Collected data entries
- - -

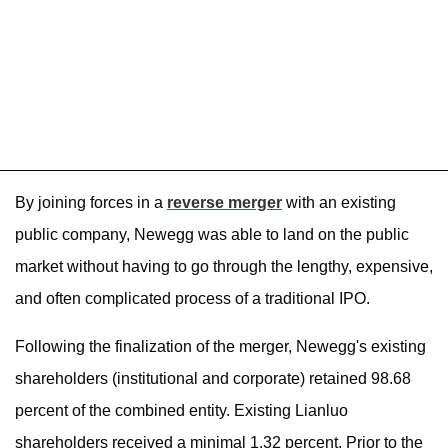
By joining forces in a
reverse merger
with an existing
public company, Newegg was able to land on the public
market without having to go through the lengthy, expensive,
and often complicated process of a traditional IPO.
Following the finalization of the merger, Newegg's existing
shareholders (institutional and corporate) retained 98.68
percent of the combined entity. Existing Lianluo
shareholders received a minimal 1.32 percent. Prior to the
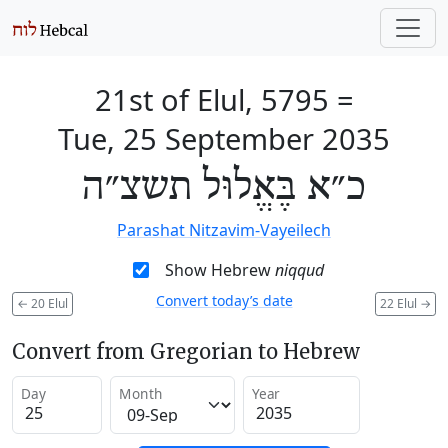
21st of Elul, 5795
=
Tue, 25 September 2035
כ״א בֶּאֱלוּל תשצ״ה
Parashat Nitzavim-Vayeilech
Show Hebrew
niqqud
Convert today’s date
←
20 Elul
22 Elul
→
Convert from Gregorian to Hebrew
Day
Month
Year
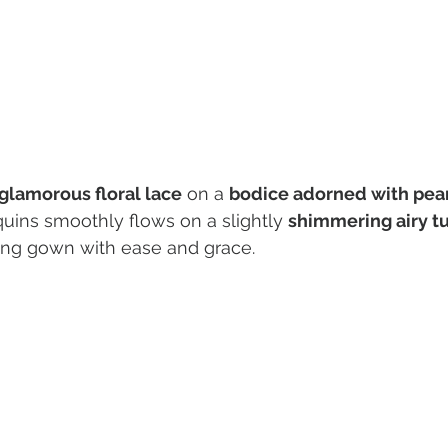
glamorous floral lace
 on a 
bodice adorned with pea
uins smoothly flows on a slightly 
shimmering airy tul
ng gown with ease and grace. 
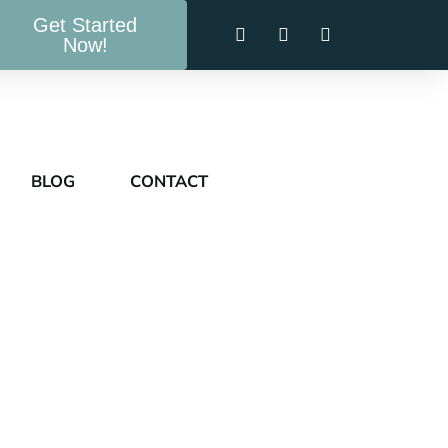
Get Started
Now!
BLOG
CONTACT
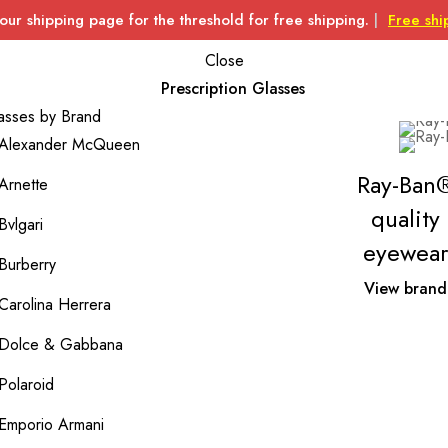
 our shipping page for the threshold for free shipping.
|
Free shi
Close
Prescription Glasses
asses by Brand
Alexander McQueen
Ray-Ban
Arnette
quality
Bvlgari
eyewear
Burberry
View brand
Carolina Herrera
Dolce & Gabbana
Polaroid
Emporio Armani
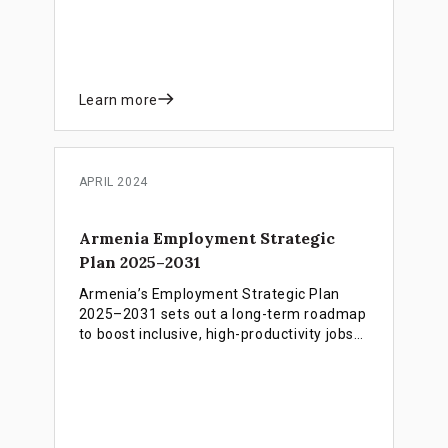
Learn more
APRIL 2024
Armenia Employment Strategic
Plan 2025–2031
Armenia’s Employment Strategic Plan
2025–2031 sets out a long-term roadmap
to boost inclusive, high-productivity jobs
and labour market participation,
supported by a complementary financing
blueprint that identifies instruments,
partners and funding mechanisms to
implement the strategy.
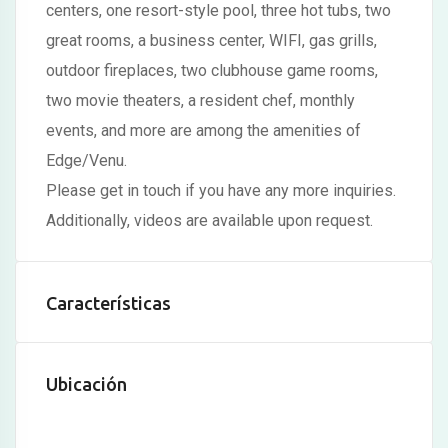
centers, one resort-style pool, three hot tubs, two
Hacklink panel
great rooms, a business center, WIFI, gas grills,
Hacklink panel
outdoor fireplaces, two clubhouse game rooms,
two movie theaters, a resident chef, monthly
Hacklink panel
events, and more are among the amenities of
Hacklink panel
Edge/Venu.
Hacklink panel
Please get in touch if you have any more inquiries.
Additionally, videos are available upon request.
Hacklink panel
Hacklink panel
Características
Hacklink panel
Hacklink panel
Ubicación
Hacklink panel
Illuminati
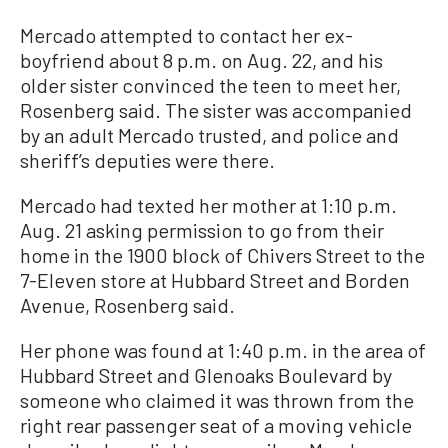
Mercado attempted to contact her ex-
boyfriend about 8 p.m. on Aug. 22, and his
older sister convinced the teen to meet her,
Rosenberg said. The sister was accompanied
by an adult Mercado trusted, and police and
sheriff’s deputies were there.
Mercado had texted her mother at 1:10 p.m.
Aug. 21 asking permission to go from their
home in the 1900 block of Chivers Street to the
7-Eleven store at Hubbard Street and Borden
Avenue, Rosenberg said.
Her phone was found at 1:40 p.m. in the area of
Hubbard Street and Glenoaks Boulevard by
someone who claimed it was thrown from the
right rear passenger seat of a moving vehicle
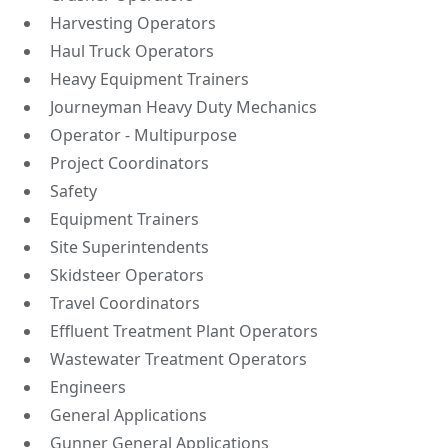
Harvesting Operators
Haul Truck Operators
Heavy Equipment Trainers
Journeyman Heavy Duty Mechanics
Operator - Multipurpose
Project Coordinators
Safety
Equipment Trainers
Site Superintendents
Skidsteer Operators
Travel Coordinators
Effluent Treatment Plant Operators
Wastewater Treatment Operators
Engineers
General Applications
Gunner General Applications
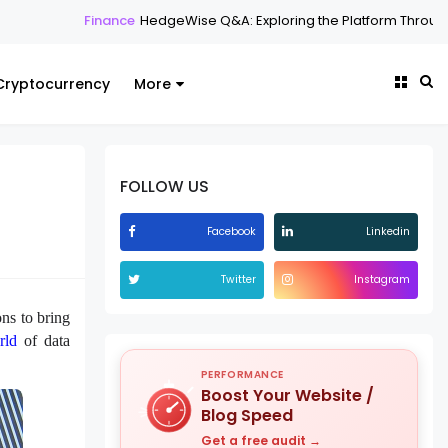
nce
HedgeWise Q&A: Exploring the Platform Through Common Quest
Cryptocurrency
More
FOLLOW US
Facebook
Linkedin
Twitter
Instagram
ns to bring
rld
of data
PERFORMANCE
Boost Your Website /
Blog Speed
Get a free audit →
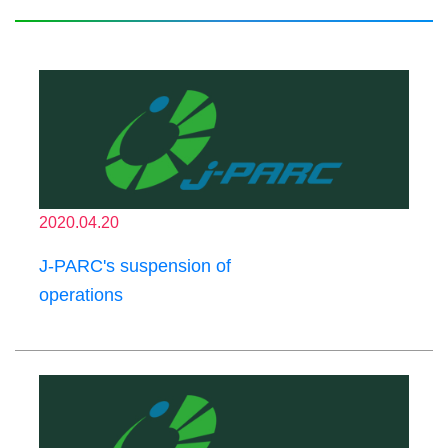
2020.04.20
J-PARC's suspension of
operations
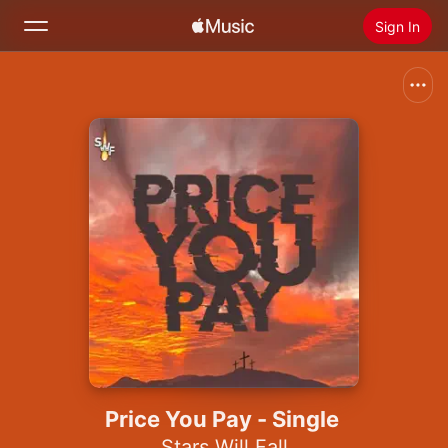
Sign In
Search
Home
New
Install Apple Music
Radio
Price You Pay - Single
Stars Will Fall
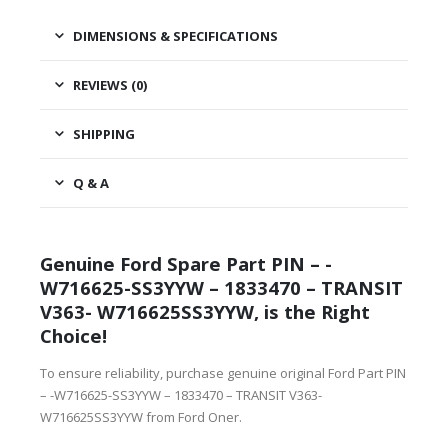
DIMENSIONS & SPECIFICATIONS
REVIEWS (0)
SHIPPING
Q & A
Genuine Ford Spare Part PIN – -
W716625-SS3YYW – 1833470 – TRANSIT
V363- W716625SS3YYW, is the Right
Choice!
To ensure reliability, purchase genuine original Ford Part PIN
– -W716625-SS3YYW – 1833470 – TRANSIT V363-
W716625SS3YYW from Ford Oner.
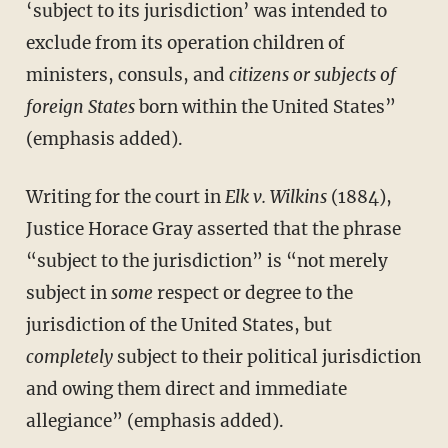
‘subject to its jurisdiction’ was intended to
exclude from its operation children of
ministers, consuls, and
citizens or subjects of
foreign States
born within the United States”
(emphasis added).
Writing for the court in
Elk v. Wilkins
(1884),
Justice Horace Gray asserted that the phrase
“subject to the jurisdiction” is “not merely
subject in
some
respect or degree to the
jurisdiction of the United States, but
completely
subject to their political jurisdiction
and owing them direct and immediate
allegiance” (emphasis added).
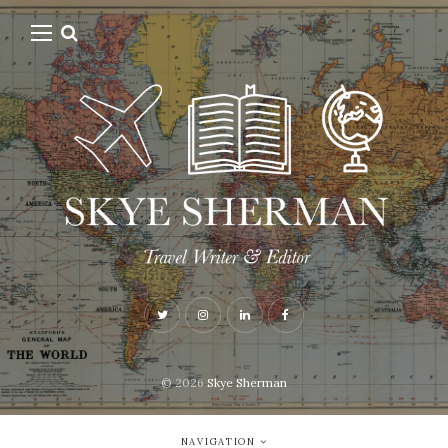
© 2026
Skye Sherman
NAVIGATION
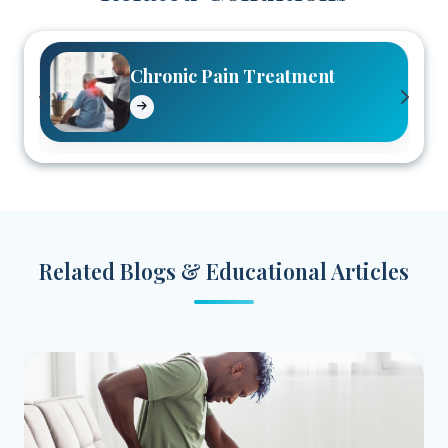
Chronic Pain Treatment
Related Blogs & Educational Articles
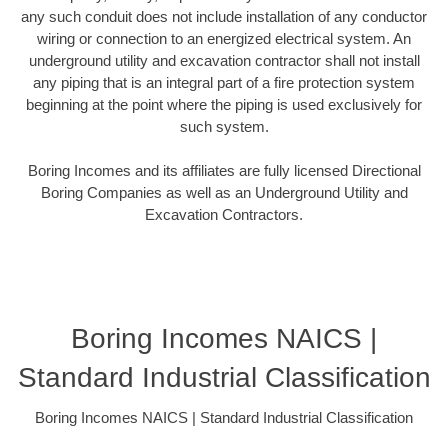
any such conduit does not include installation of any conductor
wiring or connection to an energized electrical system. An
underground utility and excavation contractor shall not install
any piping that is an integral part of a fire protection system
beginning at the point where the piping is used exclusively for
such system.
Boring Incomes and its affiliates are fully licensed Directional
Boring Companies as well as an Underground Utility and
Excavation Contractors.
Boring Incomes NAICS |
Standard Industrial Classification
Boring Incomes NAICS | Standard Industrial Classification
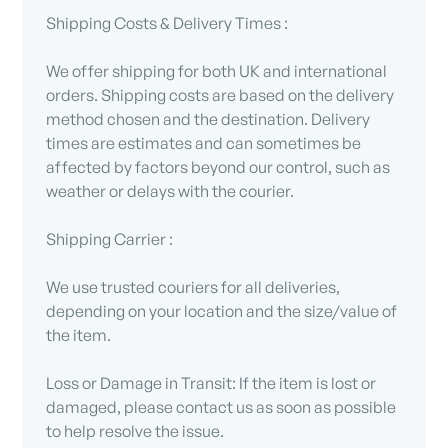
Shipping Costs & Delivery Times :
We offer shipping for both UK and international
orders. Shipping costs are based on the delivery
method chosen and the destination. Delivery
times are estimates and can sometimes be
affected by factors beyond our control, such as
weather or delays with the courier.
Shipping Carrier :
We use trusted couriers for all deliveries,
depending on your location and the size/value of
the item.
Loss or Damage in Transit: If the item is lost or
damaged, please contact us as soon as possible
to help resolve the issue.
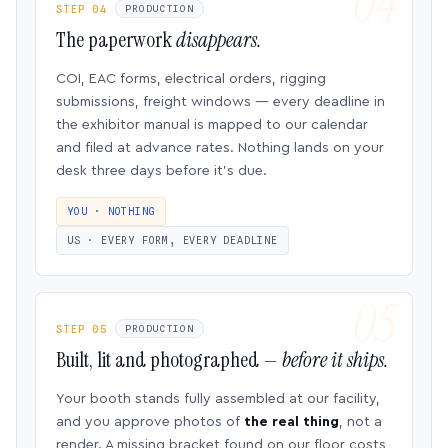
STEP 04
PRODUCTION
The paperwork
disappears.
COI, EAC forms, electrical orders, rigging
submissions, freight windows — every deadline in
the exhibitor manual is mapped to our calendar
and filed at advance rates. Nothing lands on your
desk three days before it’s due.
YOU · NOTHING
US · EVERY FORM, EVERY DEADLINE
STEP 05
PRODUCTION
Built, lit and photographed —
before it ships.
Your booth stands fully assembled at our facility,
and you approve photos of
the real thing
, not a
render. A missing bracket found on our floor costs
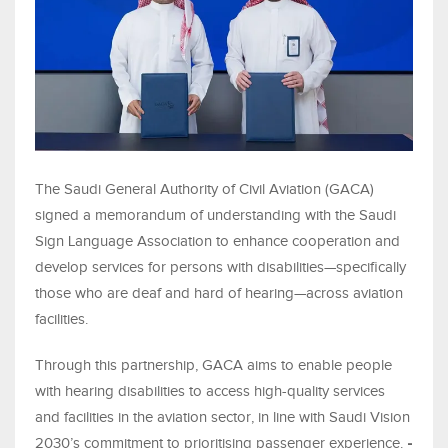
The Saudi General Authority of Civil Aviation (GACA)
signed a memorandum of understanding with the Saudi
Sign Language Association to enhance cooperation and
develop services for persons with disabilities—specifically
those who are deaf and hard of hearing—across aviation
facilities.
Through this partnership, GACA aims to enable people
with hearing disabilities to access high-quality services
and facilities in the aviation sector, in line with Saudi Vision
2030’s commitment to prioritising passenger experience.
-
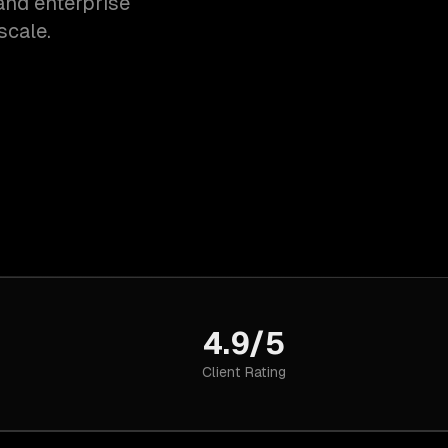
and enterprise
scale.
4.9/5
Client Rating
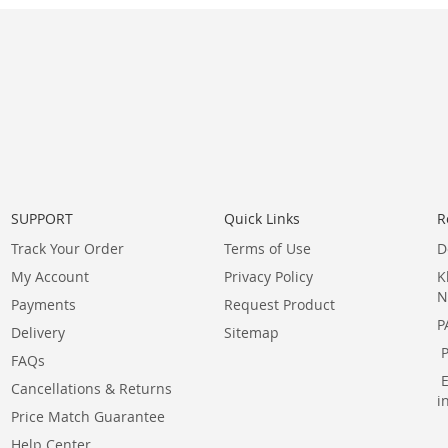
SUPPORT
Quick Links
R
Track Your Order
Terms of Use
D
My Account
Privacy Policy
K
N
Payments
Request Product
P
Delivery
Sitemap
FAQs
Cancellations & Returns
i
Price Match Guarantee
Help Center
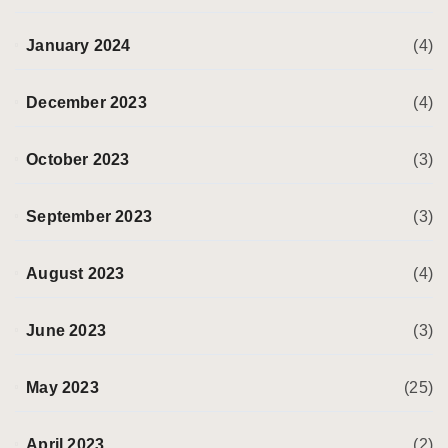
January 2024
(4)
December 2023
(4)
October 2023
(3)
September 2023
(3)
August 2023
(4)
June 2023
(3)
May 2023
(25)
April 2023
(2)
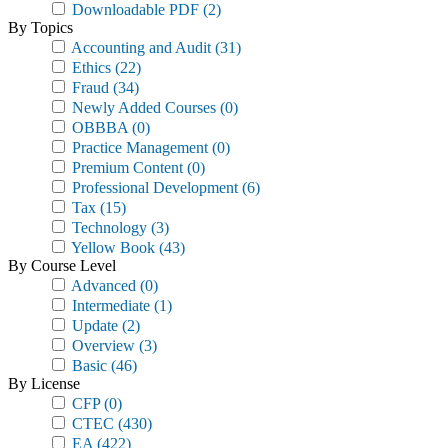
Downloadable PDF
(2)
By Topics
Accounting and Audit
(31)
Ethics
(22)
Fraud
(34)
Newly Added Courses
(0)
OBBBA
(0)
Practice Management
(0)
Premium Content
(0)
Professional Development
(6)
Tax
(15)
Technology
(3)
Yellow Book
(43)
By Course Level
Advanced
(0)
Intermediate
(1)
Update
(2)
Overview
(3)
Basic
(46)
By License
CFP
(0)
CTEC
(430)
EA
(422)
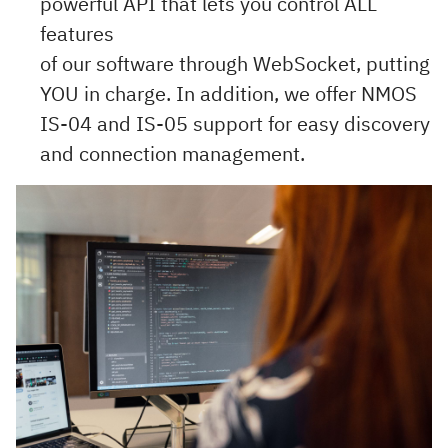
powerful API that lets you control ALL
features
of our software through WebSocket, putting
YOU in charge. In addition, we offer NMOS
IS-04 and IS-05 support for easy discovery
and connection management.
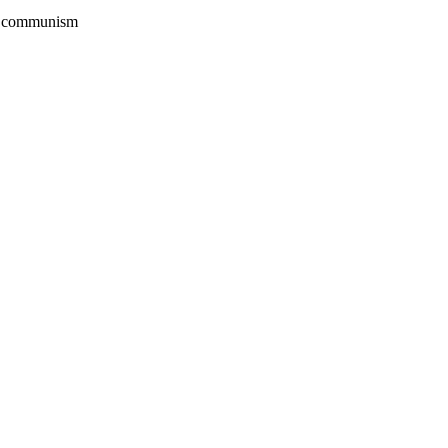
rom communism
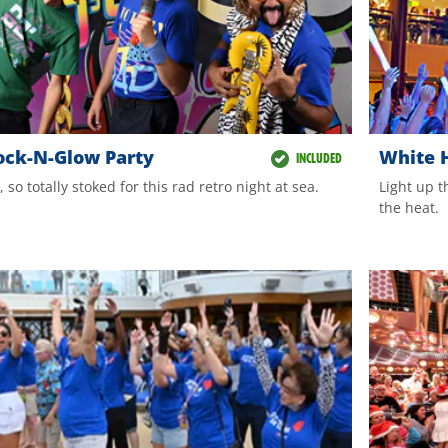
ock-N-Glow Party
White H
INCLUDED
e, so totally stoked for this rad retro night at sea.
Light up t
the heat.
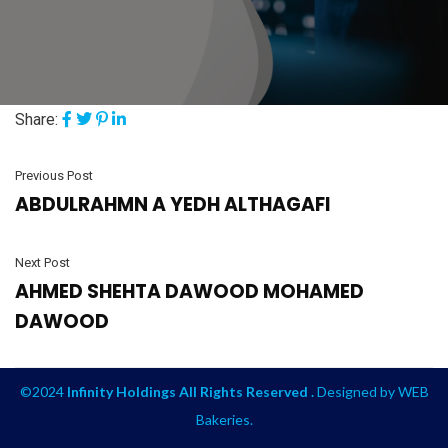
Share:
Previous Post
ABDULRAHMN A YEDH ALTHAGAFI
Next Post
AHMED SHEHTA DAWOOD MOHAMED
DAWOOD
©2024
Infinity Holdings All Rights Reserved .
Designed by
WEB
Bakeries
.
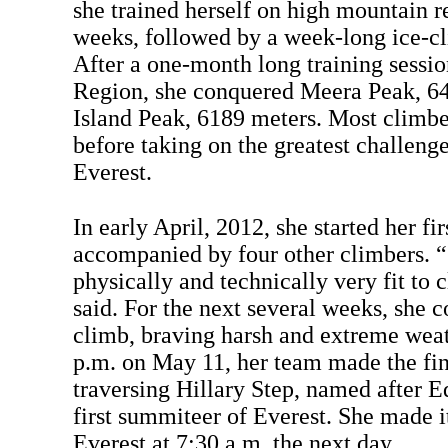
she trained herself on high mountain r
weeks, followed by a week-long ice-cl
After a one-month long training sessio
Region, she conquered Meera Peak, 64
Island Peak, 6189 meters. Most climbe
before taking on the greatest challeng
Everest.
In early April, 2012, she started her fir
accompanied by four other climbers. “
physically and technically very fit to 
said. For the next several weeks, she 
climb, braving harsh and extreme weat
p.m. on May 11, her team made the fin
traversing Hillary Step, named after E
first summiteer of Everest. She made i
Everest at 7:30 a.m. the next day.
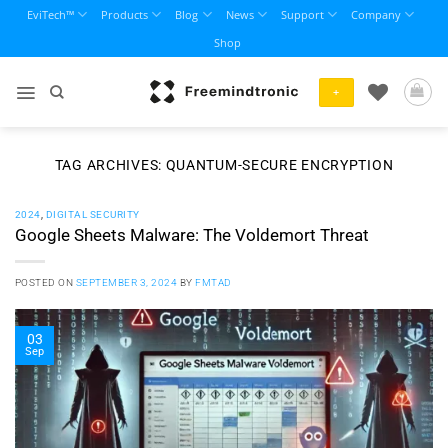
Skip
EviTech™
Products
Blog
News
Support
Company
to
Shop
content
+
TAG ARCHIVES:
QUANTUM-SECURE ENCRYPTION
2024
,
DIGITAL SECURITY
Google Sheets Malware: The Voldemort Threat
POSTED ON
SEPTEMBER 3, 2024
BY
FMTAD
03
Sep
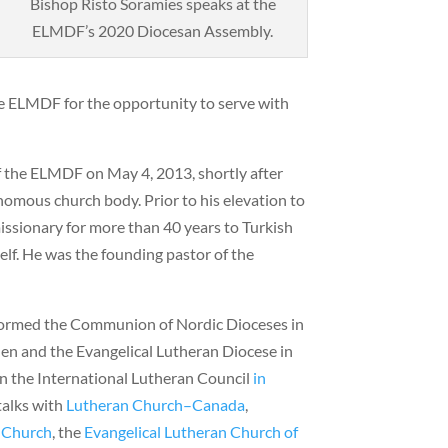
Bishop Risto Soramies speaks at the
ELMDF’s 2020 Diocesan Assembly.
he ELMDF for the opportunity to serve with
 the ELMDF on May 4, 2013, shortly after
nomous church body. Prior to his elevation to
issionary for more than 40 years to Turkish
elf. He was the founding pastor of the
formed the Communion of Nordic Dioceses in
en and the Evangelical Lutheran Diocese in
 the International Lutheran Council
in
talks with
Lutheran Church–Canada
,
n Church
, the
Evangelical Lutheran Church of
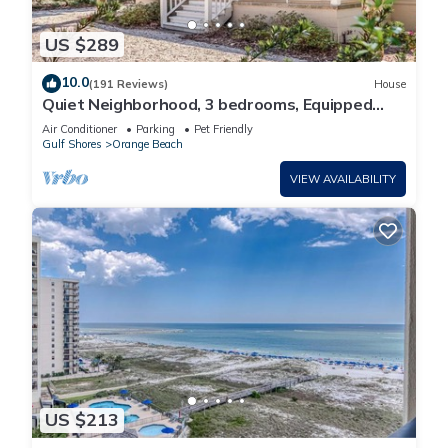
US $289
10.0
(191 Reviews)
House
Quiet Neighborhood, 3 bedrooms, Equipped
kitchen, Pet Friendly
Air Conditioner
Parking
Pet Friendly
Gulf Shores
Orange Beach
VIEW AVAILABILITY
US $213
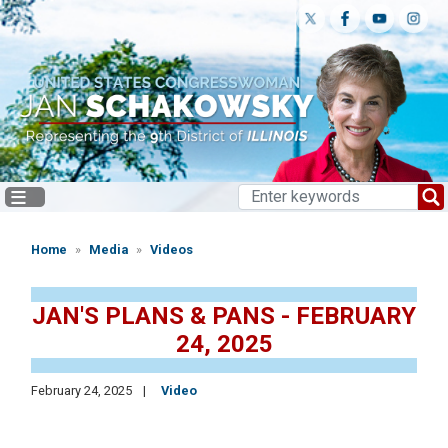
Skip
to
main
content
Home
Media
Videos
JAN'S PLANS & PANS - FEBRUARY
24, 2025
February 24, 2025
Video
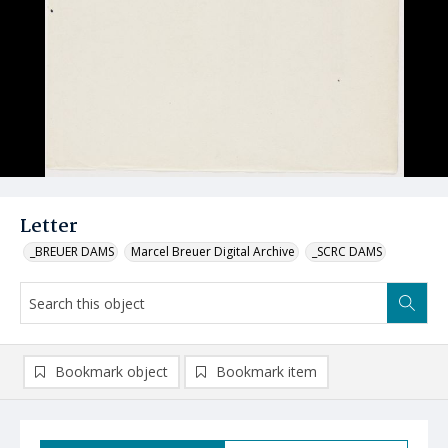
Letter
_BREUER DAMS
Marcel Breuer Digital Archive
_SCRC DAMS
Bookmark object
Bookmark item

- - -

**Your instructions:** Copy every line of the data that carries the word "said".

**Exercise result:**
Rosenberg said. The sister was accompanied
Avenue, Rosenberg said.
said. For the next several weeks, she 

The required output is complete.